Speaking of values — we always treasure what we’ve lost. Although, I hope, temporarily, I lost my city, the opportunity to be with my significant other, and to simply enjoy my life. I knew, even before the war, those possessions were insignificant, yet they carry memories of what I miss so dearly. And the value of life itself is still the greatest of all.

The ability to adapt to the most horrible news and events, as they keep coming, is a skill we are lucky to have. Just as being able to cope with emotions and keeping a cool head. This is what I’m starting to acquire.

Nazar, cel animator

Values… Human values are the most important thing for me right now. The value of family, love, and health.

Also, I became braver. It’s as if I woke up and I’m not missing a day, not even a moment. The psyche adapts to pain and now I’m wearing invisible armor and I am not afraid to live this life anymore.

Ania, illustrator 

Shoulder to shoulder, hand in hand

About missing home

Here’s how we see the future: we come back to Kharkiv, eat pizza from the “Buffet” (our team’s favorite street food spot), and watch our city getting rebuilt.
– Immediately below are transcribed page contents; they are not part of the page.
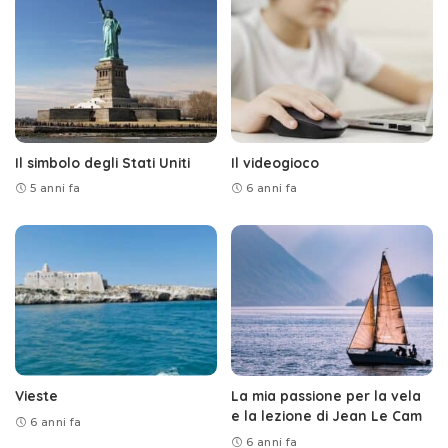
Il simbolo degli Stati Uniti
Il videogioco
5 anni fa
6 anni fa
Vieste
La mia passione per la vela
e la lezione di Jean Le Cam
6 anni fa
6 anni fa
Sasha and the whole Hound crew 

I am convinced that when our country’s inevitable victory comes, it will seem as though an eternity has passed. 

As for my plans — I’m coming back to Kharkiv, where I’ve got my office and my guitar.

Nazar, cel animator

The plans are staying, only the deadlines have moved a bit.
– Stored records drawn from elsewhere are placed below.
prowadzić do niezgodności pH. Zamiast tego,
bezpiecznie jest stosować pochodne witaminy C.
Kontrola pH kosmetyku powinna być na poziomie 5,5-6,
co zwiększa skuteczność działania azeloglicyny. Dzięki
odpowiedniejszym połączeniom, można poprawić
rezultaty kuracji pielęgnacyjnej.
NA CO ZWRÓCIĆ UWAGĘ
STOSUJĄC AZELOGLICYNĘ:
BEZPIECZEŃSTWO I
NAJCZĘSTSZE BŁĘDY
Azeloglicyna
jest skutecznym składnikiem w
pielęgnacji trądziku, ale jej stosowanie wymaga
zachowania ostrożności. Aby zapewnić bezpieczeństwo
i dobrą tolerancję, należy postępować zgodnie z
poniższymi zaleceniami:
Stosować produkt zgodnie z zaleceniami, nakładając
Andrii, front-end developer

How we woke at War and didn

Life in the ruins.

How we didn’t forget how to smile.

I hang on thanks to talking to my loved ones and war memes. The Ukrainians have a talent to laugh in the face of danger and keep their spirits up when the world pulls them under.

Yulia, illustrator

I am only keeping the balance when I am in my “old world” — when my boyfriend brings me flowers and embraces me with affection and compliments. When I’m working, watching movies or TV shows, taking care of my plants and animals. When I can treat myself to a gift, and later have a drink and a chat with my family and my friends. When the weather is nice and people get to spend their time outside.

Lera, motion animator

Friends, coworkers, acquaintances, neighbors. Everyone I call and text. All those with whom you can pour your soul, get distracted, cry and laugh, talk to about everything and nothing. 

Being able to work is what gives me the feeling of contribution and belonging. It really helps to read (Harry Potter forever) and rewatch the videos of my favorite illustrators on Youtube.

Masha, motion animator

If everything around you is on fire, it means you’re not getting cold.
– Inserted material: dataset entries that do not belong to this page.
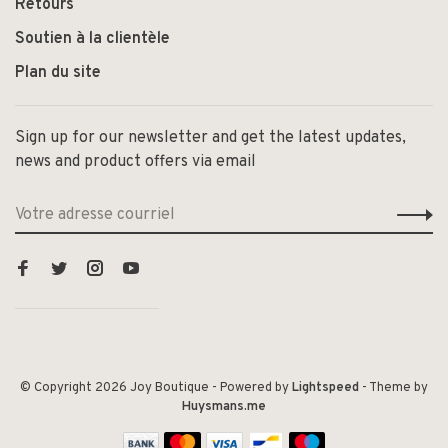
Retours
Soutien à la clientèle
Plan du site
Sign up for our newsletter and get the latest updates,
news and product offers via email
© Copyright 2026 Joy Boutique
- Powered by
Lightspeed
- Theme by
Huysmans.me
How to cope, when you’re not coping.

When you have the possibility — don’t hold yourself back and let yourself live through your feelings. And talk to your loved ones more.

Yulia, illustrator

Generate new neural pathways and don’t rush to extremes.

Andrii, front-end developer

If you’re in safety, try to let yourself feel happiness, indulge yourself, boost the economy with purchases, and help those who are in need. Get rid of toxic people and bad ideas and work that doesn’t fill you up. 

Kris, project manager

Remember that the world will keep changing. Finding our place within it is a part that each of us has to take.  For us to be happy, alive, and give life. Right now our country is a symbol and a verification of the truthfulness of these words.  If each of us finds the strength to live our life, do our job and spread kindness, then there shouldn’t be any doubts that this world has something worth living for.

Nazar, cel animator

Feel free to seek psychological help and don’t downplay your problems. Yes, there are always people who have it worse, but it doesn’t help you in any way, so get it off your chest if you need to, and perhaps talk to a specialist, qualified to handle these things.

Anna, cel animator

This experience has changed all of us. However, it was this experience that taught us to stand straight in the face of adversity and show resilience and determination in achieving our goals. We stay here to comfort our relatives. For our friends to keep strong. And for Ukraine, because she needs us like that.  And this way we’ll remain as long as we have to because we know that one day we’ll return home and take the long-awaited rest.